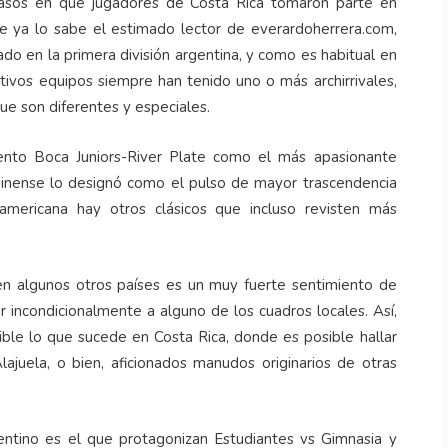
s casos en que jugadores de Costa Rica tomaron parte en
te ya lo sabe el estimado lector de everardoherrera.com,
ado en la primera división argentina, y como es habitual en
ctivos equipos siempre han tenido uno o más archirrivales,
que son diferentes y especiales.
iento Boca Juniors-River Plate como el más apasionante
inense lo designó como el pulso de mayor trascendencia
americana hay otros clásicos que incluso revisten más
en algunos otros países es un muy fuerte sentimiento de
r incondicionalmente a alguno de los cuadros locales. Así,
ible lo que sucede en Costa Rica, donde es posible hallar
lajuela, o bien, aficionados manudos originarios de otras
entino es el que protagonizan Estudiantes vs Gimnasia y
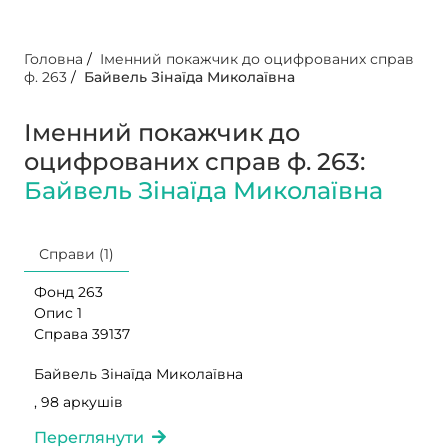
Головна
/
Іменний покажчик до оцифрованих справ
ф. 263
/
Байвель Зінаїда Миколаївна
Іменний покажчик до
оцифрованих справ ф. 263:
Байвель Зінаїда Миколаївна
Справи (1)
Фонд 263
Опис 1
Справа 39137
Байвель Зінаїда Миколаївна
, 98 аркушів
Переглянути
* * *
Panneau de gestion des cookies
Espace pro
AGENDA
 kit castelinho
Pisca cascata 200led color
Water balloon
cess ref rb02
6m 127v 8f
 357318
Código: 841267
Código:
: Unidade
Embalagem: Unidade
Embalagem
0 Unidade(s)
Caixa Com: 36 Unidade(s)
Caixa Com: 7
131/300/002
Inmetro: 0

» BRIEF:
If a line holds the string "otros", it counts; please state how many such lines there are in the data, with nothing more.

» EXERCISE RESULT:
2